Felisha Carénage

Colportage

'Painting back' to historical contexts of desire using pulp fiction, malignance and scandal.

'Painting back' to historical contexts of desire using pulp fiction, malignance and scandal.

Hochschulbibliothekarin (The Librarian) 

EN: Romance novels marked for exploitative tropes and locked in a painted cabinet. After the secured Staff Reading cabinet in the library of my high school.

DE: Liebesromane, deren ausbeuterische Tropen gekennzeichnet und in einem bemalten Schrank eingeschlossen sind. Nach dem gesicherten Personalleseschrank in der Bibliothek meiner High School.

The Librarian (2016) Photos: Juan Dunworth

The Librarian, (2013-16) Interactive installation of wood, glass, paper, metal, acrylic paint and plastic. Dimensions vary.

Die Hochschulbibliothekarin (2013-16), Interaktive Installation aus Holz, Glas, Papier, Metall, Acrylfarbe und Plastik. Maße variabel. 

The librarian at my all-girls’ high school in the British West Indies had locked into a glass cabinet all the books which she found unsuitable for students – romance novels with explicit sex scenes. Only teachers (also all female) were allowed access to this cabinet.

Eleven years after my graduation, I investigate the exact dangers to young female British West Indian minds that these books pose.   

Many post-colonial psycho-social problems- for example Frantz Fanon’s “Fact of Blackness” and Chinua Achebe’s “Difference”- stem from male experiences. Combining these phenomena with Sandra Gilbert and Susan Gubar’s “Madwoman in the Attic” (from Jean Rhys’ Wide Sargasso Sea), a dialogue can be created between British West Indian women resident in the Caribbean and their often more liberated counterparts resident abroad. This possible dialogue was the catalyst of my reading.

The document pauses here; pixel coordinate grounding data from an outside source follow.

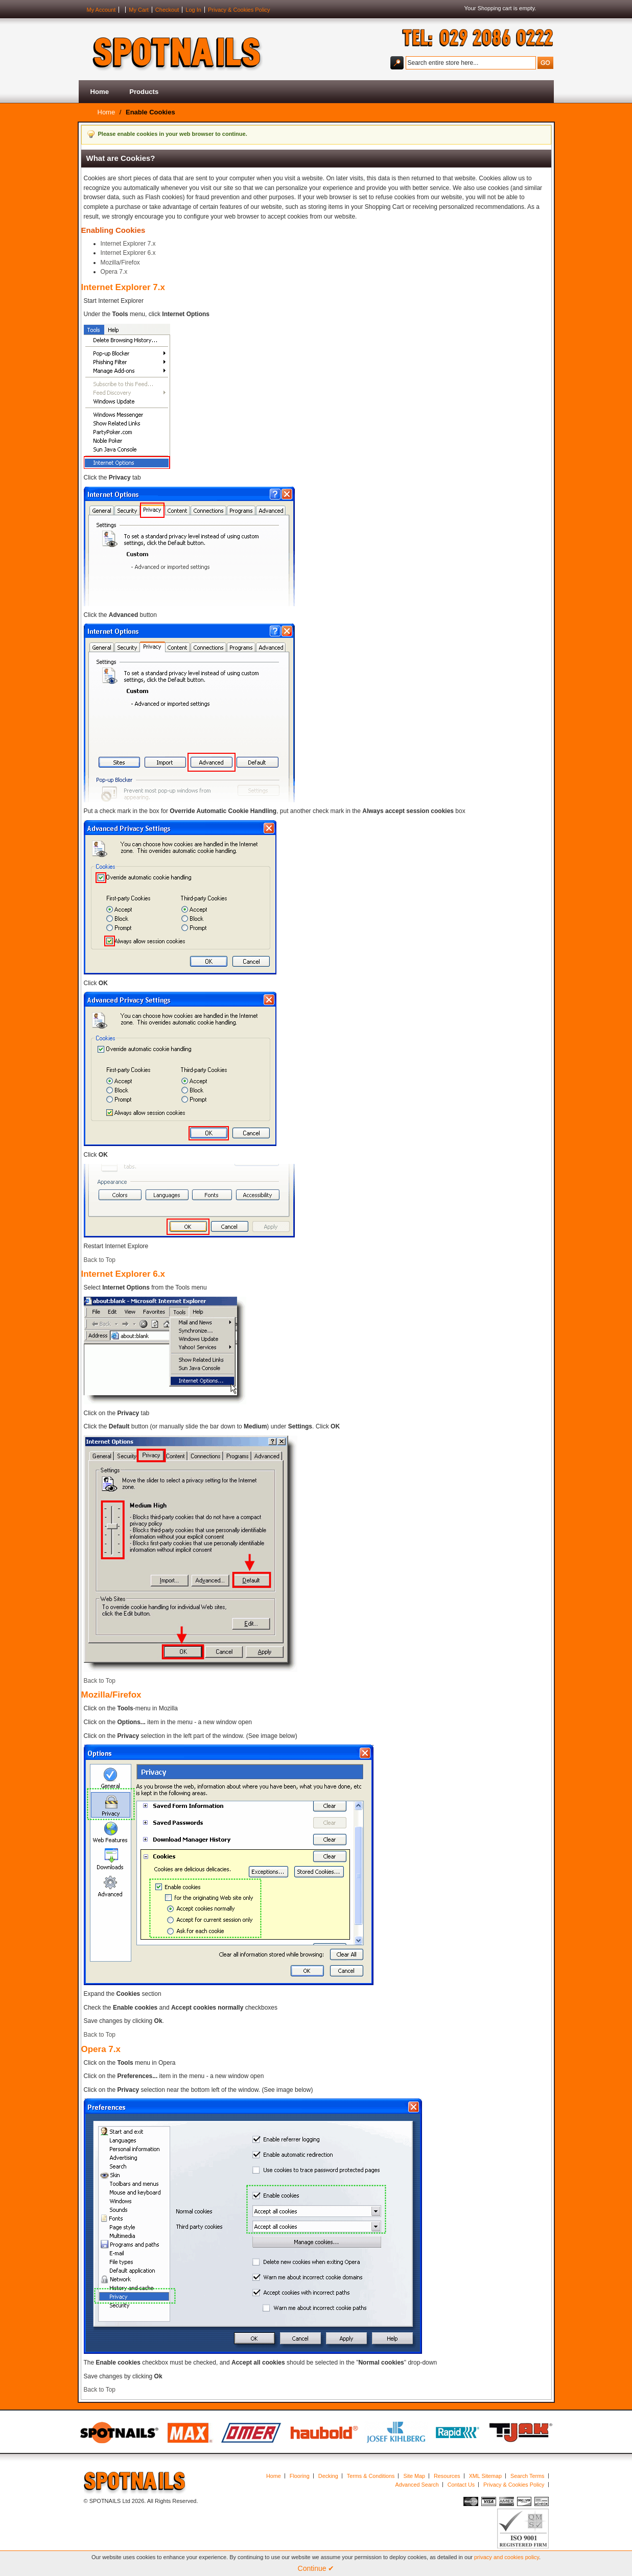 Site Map (414, 2476)
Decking (328, 2476)
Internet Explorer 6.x (128, 252)
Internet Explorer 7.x (128, 243)
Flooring (300, 2476)
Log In (193, 10)
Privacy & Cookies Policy (239, 10)
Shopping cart (495, 8)
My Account (101, 10)
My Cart (139, 10)
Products (143, 92)
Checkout (167, 10)
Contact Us (461, 2485)
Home (99, 92)
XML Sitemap (485, 2476)
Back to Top (99, 1259)
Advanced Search (416, 2485)
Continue (316, 2568)
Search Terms (527, 2476)
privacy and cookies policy (506, 2557)
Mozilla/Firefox (120, 262)
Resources (447, 2476)
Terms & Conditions (371, 2476)
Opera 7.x (114, 271) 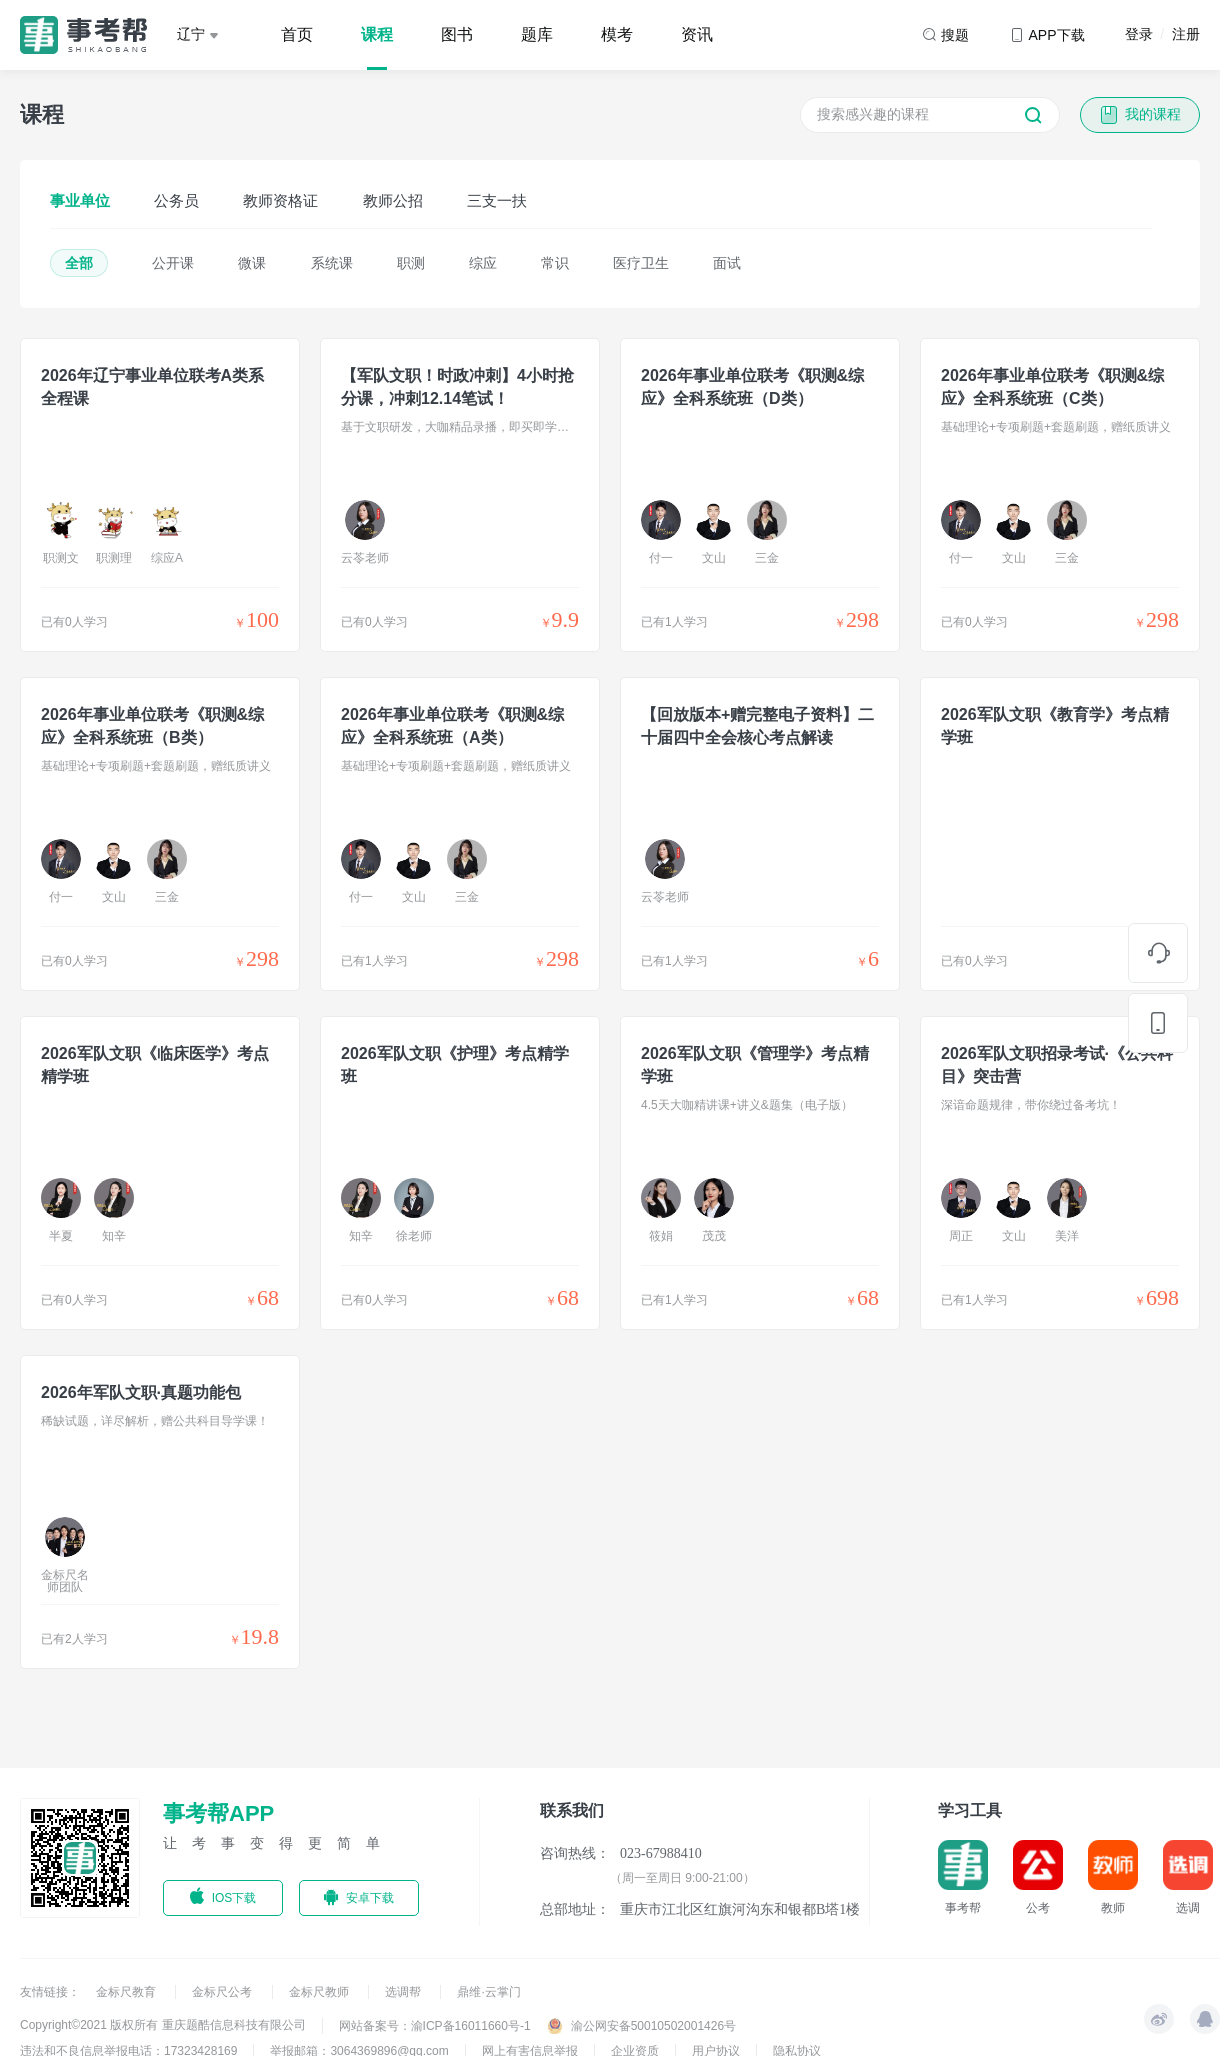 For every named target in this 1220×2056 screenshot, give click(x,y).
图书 (457, 34)
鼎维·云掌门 (488, 1992)
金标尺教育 (127, 1992)
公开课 (173, 263)
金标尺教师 (320, 1992)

Most of the romance novels in this cabinet are in german; the language (my third) allowed me a certain distance from personal encounters with sexuality and body-image, so that I was able to inhabit the figure of a womanist librarian figure in order to do the active reading that this work required.

Thus it became important to highlight and name the following themes:

Heteronormativity - the assumption that heterosexuality is the only sexual orientation
Rape - unwanted advances towards either sex
The ethnic other - the exoticisation or eroticisation of people of colour.
Love-making - consensual sexual activity  

In the realm of historical / 'regency' romance, all of these themes are necessarily warped; their intractability from the genre is symbolised in the novels' typical commissioned cover artwork. This cabinet's 'cover-painting' excludes the tropes of an embracing couple (the woman suppliant, the man brutally impassive) and castles or great houses (implying that true romance is reserved for those wielding fealty, wealth; colonial power), focusing, instead, on the blossoming and dispersion of delicate flowers (priceless virtue; virginity).